Wenn sich zwei durchaus unterschiedliche Partner wie das Mainzer Biotechnologieunternehmen Biontech und der New Yorker Pharmakonzern Pfizer zusammentun, um in großen Stil Impfstoffe für die Welt zu produzieren, dann ist das: Globalisierung. Wenn das größte Werk des Münchner Autobauers BMW nicht in Bayern und auch nicht in Deutschland liegt, sondern im US-amerikanischen Spartanburg, dann ist auch das: Globalisierung.
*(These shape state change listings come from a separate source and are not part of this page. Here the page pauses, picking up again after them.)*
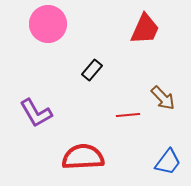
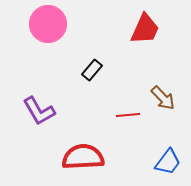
purple L-shape: moved 3 px right, 2 px up
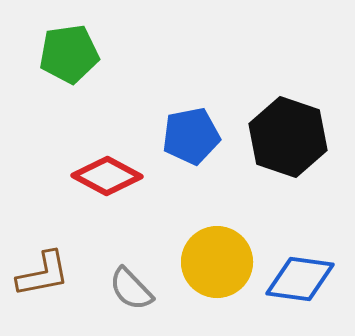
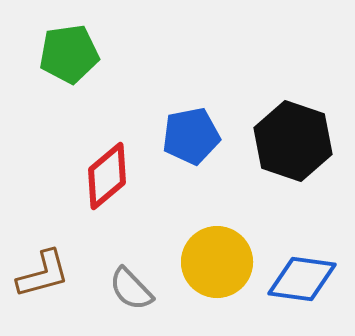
black hexagon: moved 5 px right, 4 px down
red diamond: rotated 68 degrees counterclockwise
brown L-shape: rotated 4 degrees counterclockwise
blue diamond: moved 2 px right
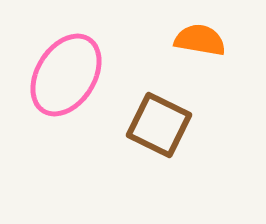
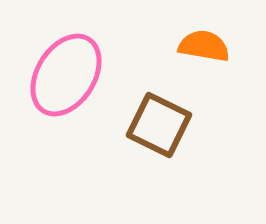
orange semicircle: moved 4 px right, 6 px down
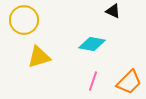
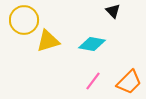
black triangle: rotated 21 degrees clockwise
yellow triangle: moved 9 px right, 16 px up
pink line: rotated 18 degrees clockwise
Allerdings: Deutschlands Industrie, erfolgreich, nachhaltig und innovativ in einer vernetzten, globalisierten Welt - das birgt auch Risiken. Droht nun der Ausverkauf, etwa durch neue Wellen von Übernahmen durch chinesische Investoren? "Wir sollten weg von diesem protektionistischen Denken", sagt Simone Menne von der amerikanischen Handelskammer. "Ausverkauf" hieße ja, dass da jemand etwas ausnutzt. Allerdings gebe es "für alles Regeln". Was aber, wenn diese Regeln nicht überall gleich gelten, wenn das globale Kaufen und Verkaufen eine Einbahnstraße ist und einige anders spielen als die anderen? Berater Eisenhut erinnert an Fälle wie die Übernahmen des Augsburger Roboterherstellers Kuka oder des Betonpumpenherstellers Putzmeister durch chinesische Investoren. Wäre das umgekehrt auch so einfach gelaufen? Nichts gegen grenzüberschreitende Übernahmen und internationale Kooperationen, aber: "Da muss eine Balance sein", so der Kearney-Manager.

Fazit: Es gibt da ein paar, im Grunde ganz einfache Regeln. Dann wird das mit der Zukunft schon klappen.